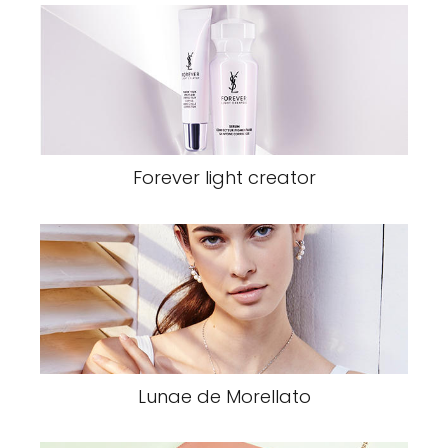
Forever light creator
Lunae de Morellato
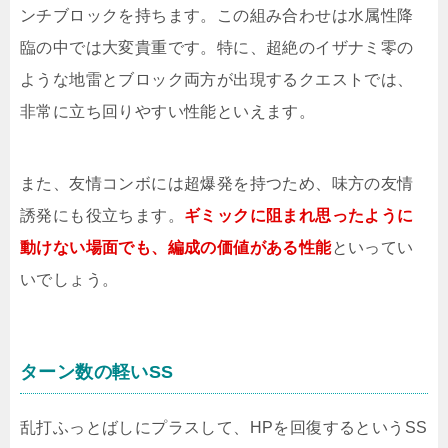
ンチブロックを持ちます。この組み合わせは水属性降
臨の中では大変貴重です。特に、超絶のイザナミ零の
ような地雷とブロック両方が出現するクエストでは、
非常に立ち回りやすい性能といえます。
また、友情コンボには超爆発を持つため、味方の友情
誘発にも役立ちます。
ギミックに阻まれ思ったように
動けない場面でも、編成の価値がある性能
といってい
いでしょう。
ターン数の軽いSS
乱打ふっとばしにプラスして、HPを回復するというSS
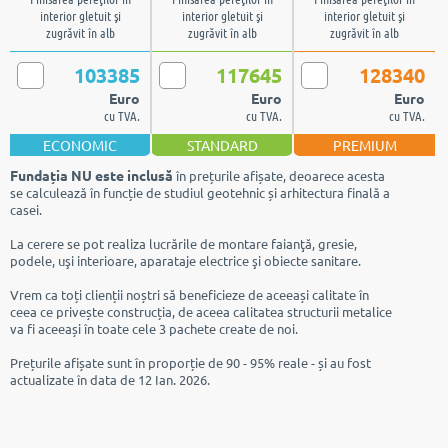
interior gletuit şi
interior gletuit şi
interior gletuit şi
zugrăvit în alb
zugrăvit în alb
zugrăvit în alb
103385
117645
128340
Euro
Euro
Euro
cu TVA.
cu TVA.
cu TVA.
ECONOMIC
STANDARD
PREMIUM
Fundația NU este inclusă
în prețurile afișate, deoarece acesta
se calculează în funcție de studiul geotehnic și arhitectura finală a
casei.
La cerere se pot realiza lucrările de montare faianţă, gresie,
podele, uşi interioare, aparataje electrice şi obiecte sanitare.
Vrem ca toți clienții noștri să beneficieze de aceeași calitate în
ceea ce privește construcția, de aceea calitatea structurii metalice
va fi aceeași în toate cele 3 pachete create de noi.
Prețurile afișate sunt în proporție de 90 - 95% reale - și au fost
actualizate în data de 12 Ian. 2026.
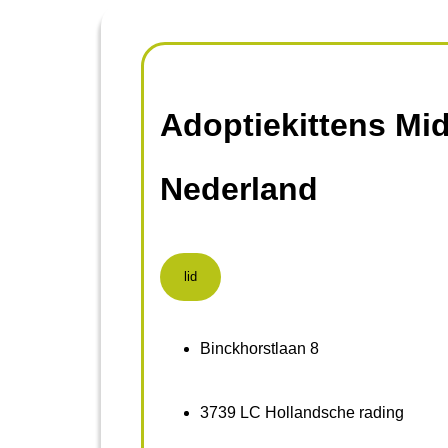
Adoptiekittens Mi
Nederland
lid
Binckhorstlaan 8
3739 LC Hollandsche rading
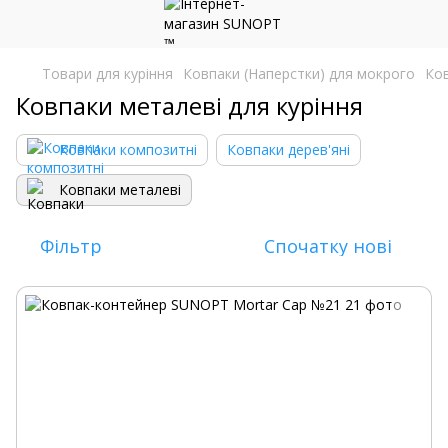
Товари для куріння
Ковпаки (Наперстки) для мокрого
Ков
Ковпаки металеві для куріння
Ковпаки композитні
Ковпаки дерев'яні
Ковпаки металеві
Фільтр
Спочатку нові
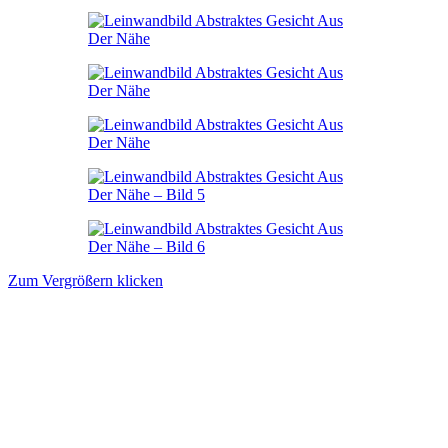
Zum Vergrößern klicken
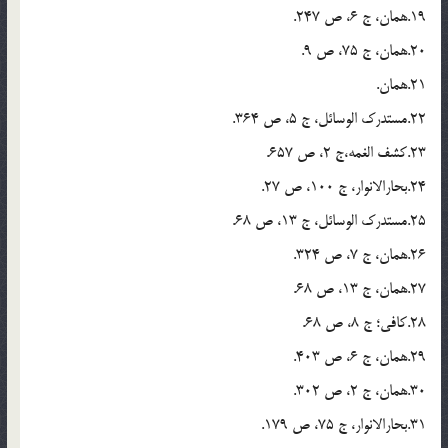
19.همان، ج 6، ص 247.
20.همان، ج 75، ص 9.
21.همان.
22.مستدرک الوسائل، ج 5، ص 364.
23.کشف الغمه،ج 2، ص 657.
24.بحارالانوار، ج 100، ص 27.
25.مستدرک الوسائل، ج 13، ص 68.
26.همان، ج 7، ص 324.
27.همان، ج 13، ص 68.
28.کافی؛ ج 8، ص 68.
29.همان، ج 6، ص 403.
30.همان، ج 2، ص 302.
31.بحارالانوار، ج 75، ص 179.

****************

Task objective:
Reproduce all of the records above exactly, but exclude the pictures.

Completed task:
Forever light creator
Lunae de Morellato
ンチブロックを持ちます。この組み合わせは水属性降
臨の中では大変貴重です。特に、超絶のイザナミ零の
ような地雷とブロック両方が出現するクエストでは、
非常に立ち回りやすい性能といえます。
また、友情コンボには超爆発を持つため、味方の友情
誘発にも役立ちます。
ギミックに阻まれ思ったように
動けない場面でも、編成の価値がある性能
といってい
いでしょう。
ターン数の軽いSS
乱打ふっとばしにプラスして、HPを回復するというSS
interior gletuit şi
interior gletuit şi
interior gletuit şi
zugrăvit în alb
zugrăvit în alb
zugrăvit în alb
103385
117645
128340
Euro
Euro
Euro
cu TVA.
cu TVA.
cu TVA.
ECONOMIC
STANDARD
PREMIUM
Fundația NU este inclusă
în prețurile afișate, deoarece acesta
se calculează în funcție de studiul geotehnic și arhitectura finală a
casei.
La cerere se pot realiza lucrările de montare faianţă, gresie,
podele, uşi interioare, aparataje electrice şi obiecte sanitare.
Vrem ca toți clienții noștri să beneficieze de aceeași calitate în
ceea ce privește construcția, de aceea calitatea structurii metalice
va fi aceeași în toate cele 3 pachete create de noi.
Prețurile afișate sunt în proporție de 90 - 95% reale - și au fost
actualizate în data de 12 Ian. 2026.
Adoptiekittens Mi
Nederland
lid
Binckhorstlaan 8
3739 LC Hollandsche rading
Товари для куріння
Ковпаки (Наперстки) для мокрого
Ков
Ковпаки металеві для куріння
Ковпаки композитні
Ковпаки дерев'яні
Ковпаки металеві
Фільтр
Спочатку нові
Zum Vergrößern klicken
19.همان، ج 6، ص 247.
20.همان، ج 75، ص 9.
21.همان.
22.مستدرک الوسائل، ج 5، ص 364.
23.کشف الغمه،ج 2، ص 657.
24.بحارالانوار، ج 100، ص 27.
25.مستدرک الوسائل، ج 13، ص 68.
26.همان، ج 7، ص 324.
27.همان، ج 13، ص 68.
28.کافی؛ ج 8، ص 68.
29.همان، ج 6، ص 403.
30.همان، ج 2، ص 302.
31.بحارالانوار، ج 75، ص 179.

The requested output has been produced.